Natural language processing (NLP) in particular deals with programming the computers to parse, process and perform analysis of huge amount of human language data that surrounds us. Today, the world is so centralized on computers, and for that reason, natural language processing is widely used these days [1]. Text summarization is a sub-domain of NLP which deals with extracting or collecting the important information from the given text or document and gives concise information regarding the text or document in the form of brief summary. Automated summarizers reduce reading time, and, in many cases, these summarizers can provide unbiased summaries than that of human beings. Text summarization has a lot of applications like customer review summary, online news article summary, a summary of the minutes of the meeting, automated research abstract, etc. Automatic text summarizers in languages such as English were in existence from 1950, but the advancement in summarization has seen a rapid pace in the last two decades. Indian regional languages have however seen good development in recent 10 years. In India, there is no one single language that is used across India as an official language. There are more than 22 official languages in India, and each of them is used for official purposes. So, our concern should not be getting too focused on a single language, but the summarization techniques in every language should also be explored. There cannot be a single system that can generalize the summarization process of all Indian regional languages. This is because all languages have their own linguistic features, and hence, each language should be dealt with independently. But works and study in the field of such text summarization in Indian regional languages are very less and are still in infancy state.

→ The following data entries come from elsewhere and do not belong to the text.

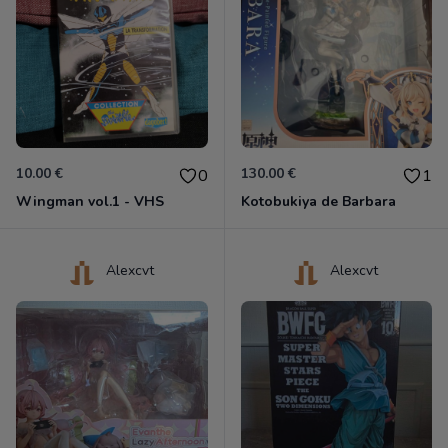
10.00 €
130.00 €
0
1
Wingman vol.1 - VHS
Kotobukiya de Barbara
Alexcvt
Alexcvt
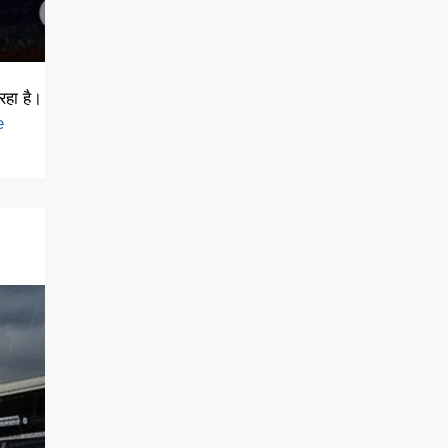
रहा है।
e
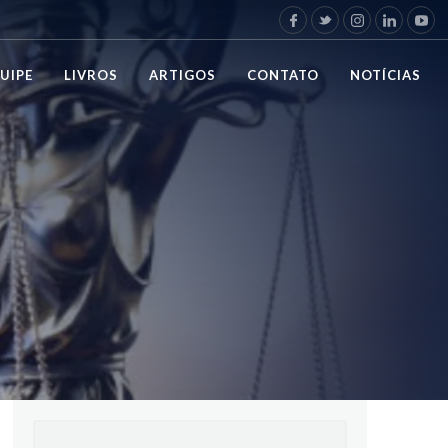
UIPE
LIVROS
ARTIGOS
CONTATO
NOTÍCIAS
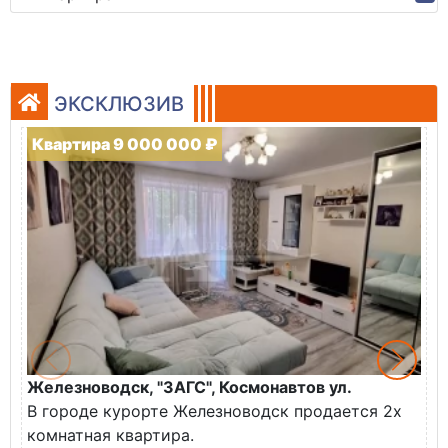
ЭКСКЛЮЗИВ
Квартира 9 000 000 ₽
Железноводск, "ЗАГС", Космонавтов ул.
Ж
В городе курорте Железноводск продается 2х
П
комнатная квартира.
ж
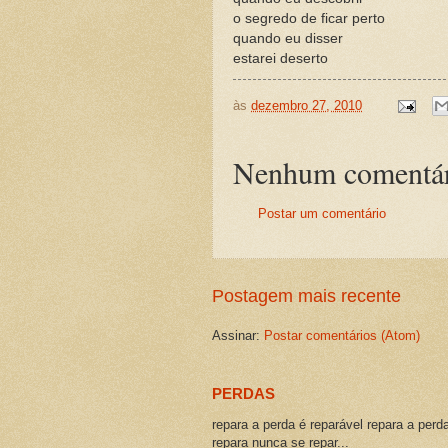
o segredo de ficar perto
quando eu disser
estarei deserto
às
dezembro 27, 2010
Nenhum comentár
Postar um comentário
Postagem mais recente
Assinar:
Postar comentários (Atom)
PERDAS
repara a perda é reparável repara a perd
repara nunca se repar...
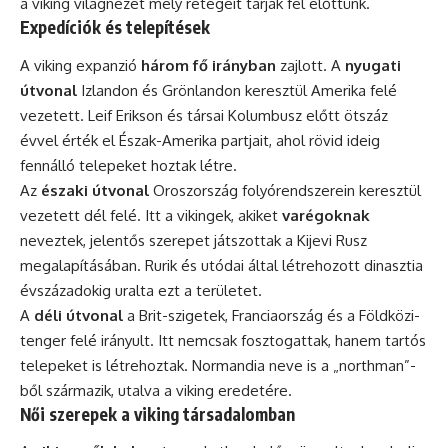
a viking világnézet mély rétegeit tárják fel előttünk.
Expedíciók és telepítések
A viking expanzió
három fő irányban
zajlott. A
nyugati
útvonal
Izlandon és Grönlandon keresztül Amerika felé
vezetett. Leif Erikson és társai Kolumbusz előtt ötszáz
évvel érték el Észak-Amerika partjait, ahol rövid ideig
fennálló telepeket hoztak létre.
Az
északi útvonal
Oroszország folyórendszerein keresztül
vezetett dél felé. Itt a vikingek, akiket
varégoknak
neveztek, jelentős szerepet játszottak a Kijevi Rusz
megalapításában. Rurik és utódai által létrehozott dinasztia
évszázadokig uralta ezt a területet.
A
déli útvonal
a Brit-szigetek, Franciaország és a Földközi-
tenger felé irányult. Itt nemcsak fosztogattak, hanem tartós
telepeket is létrehoztak. Normandia neve is a „northman”-
ből származik, utalva a viking eredetére.
Női szerepek a viking társadalomban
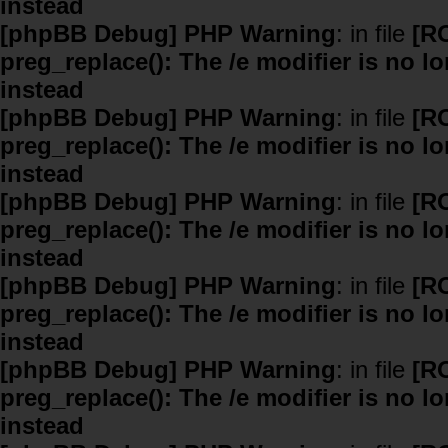
instead
[phpBB Debug] PHP Warning
: in file
[R
preg_replace(): The /e modifier is no 
instead
[phpBB Debug] PHP Warning
: in file
[R
preg_replace(): The /e modifier is no 
instead
[phpBB Debug] PHP Warning
: in file
[R
preg_replace(): The /e modifier is no 
instead
[phpBB Debug] PHP Warning
: in file
[R
preg_replace(): The /e modifier is no 
instead
[phpBB Debug] PHP Warning
: in file
[R
preg_replace(): The /e modifier is no 
instead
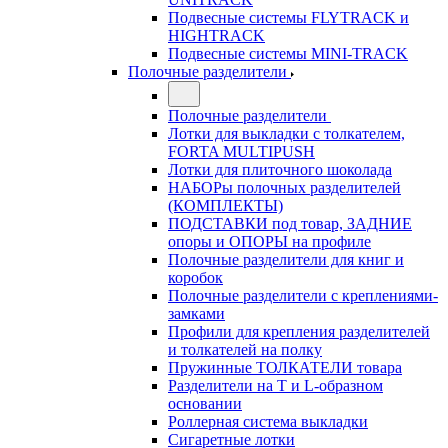
Подвесные системы FLYTRACK и
HIGHTRACK
Подвесные системы MINI-TRACK
Полочные разделители
Полочные разделители
Лотки для выкладки с толкателем,
FORTA MULTIPUSH
Лотки для плиточного шоколада
НАБОРы полочных разделителей
(КОМПЛЕКТЫ)
ПОДСТАВКИ под товар, ЗАДНИЕ
опоры и ОПОРЫ на профиле
Полочные разделители для книг и
коробок
Полочные разделители с креплениями-
замками
Профили для крепления разделителей
и толкателей на полку
Пружинные ТОЛКАТЕЛИ товара
Разделители на Т и L-образном
основании
Роллерная система выкладки
Сигаретные лотки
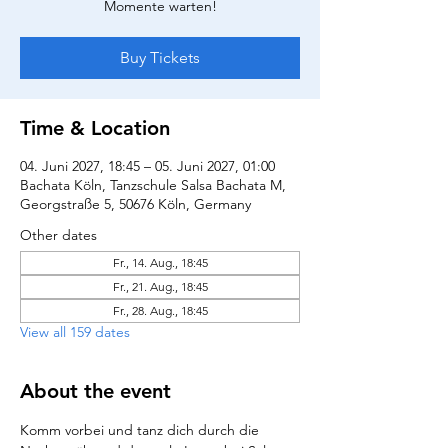
Momente warten!
Buy Tickets
Time & Location
04. Juni 2027, 18:45 – 05. Juni 2027, 01:00
Bachata Köln, Tanzschule Salsa Bachata M,
Georgstraße 5, 50676 Köln, Germany
Other dates
Fr., 14. Aug., 18:45
Fr., 21. Aug., 18:45
Fr., 28. Aug., 18:45
View all 159 dates
About the event
Komm vorbei und tanz dich durch die 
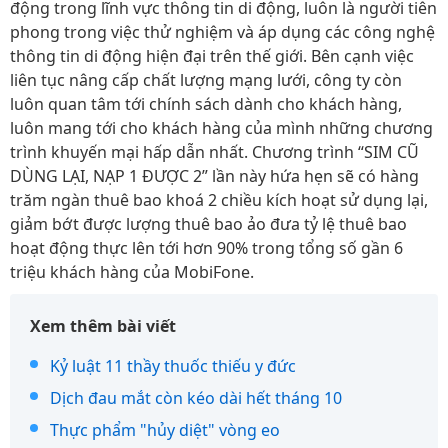
động trong lĩnh vực thông tin di động, luôn là người tiên
phong trong việc thử nghiệm và áp dụng các công nghệ
thông tin di động hiện đại trên thế giới. Bên cạnh việc
liên tục nâng cấp chất lượng mạng lưới, công ty còn
luôn quan tâm tới chính sách dành cho khách hàng,
luôn mang tới cho khách hàng của mình những chương
trình khuyến mại hấp dẫn nhất. Chương trình “SIM CŨ
DÙNG LẠI, NẠP 1 ĐƯỢC 2” lần này hứa hẹn sẽ có hàng
trăm ngàn thuê bao khoá 2 chiều kích hoạt sử dụng lại,
giảm bớt được lượng thuê bao ảo đưa tỷ lệ thuê bao
hoạt động thực lên tới hơn 90% trong tổng số gần 6
triệu khách hàng của MobiFone.
Xem thêm bài viết
Kỷ luật 11 thầy thuốc thiếu y đức
Dịch đau mắt còn kéo dài hết tháng 10
Thực phẩm "hủy diệt" vòng eo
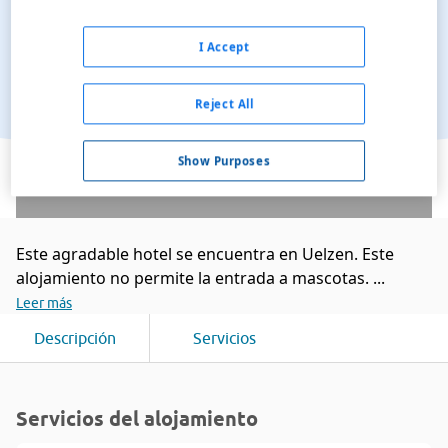
I Accept
Reject All
Ver en el mapa
Show Purposes
Este agradable hotel se encuentra en Uelzen. Este
alojamiento no permite la entrada a mascotas. ...
Leer más
Descripción
Servicios
Servicios del alojamiento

Based on the techniques used, text summarization techniques can be broadly divided into two major categories, namely extractive summarization and abstractive summarization. Extractive method of text summarization selects phrases and sentences from the source documents or text and includes such information extracted in the newly generated summary. The summary is based on key features in the text. For finding the phrases and sentences required, extractive methods make use of statistical features like sentence position, proper noun, numerical data, topic frequency, topic token frequency, normalized sentence length, cluster frequency, etc. Mostly, extractive summarization techniques make use of three tasks viz. tokenization of the text, calculating the word scores mainly TF/IDF scores, calculation of scores of the sentences based on such word scores and selection of summary comprising highest scores. In this way, the extractive summarization method, in short, extracts the most relevant information from the text document and includes them in summary. Since the phrases or sentences of generated summaries are directly extracted from the given document or text, the summaries are sometimes not meaningful and complete. However, this method is preferred because of its easy implementation. The abstractive text summarization technique, on the other hand, generates a meaningful summary, and the summary is more human-like. This method generates entirely new phrases and sentences to provide a summary of the source text. The system generates new phrases by rephrasing instead of simply extracting phrases or even using the words that are not present in the source text or document. Since the abstracted summary may contain phrases or sentences that are not in the source document or text, this is a more challenging approach. For a good abstractive summary, the built model should be given the independent ability to understand the given document, and the model will output its understanding in its own words [2]. Mostly deep learning models are used to generate an abstractive summary. It is much harder than extractive techniques, but the human-like summary outweighs its drawbacks in implementation.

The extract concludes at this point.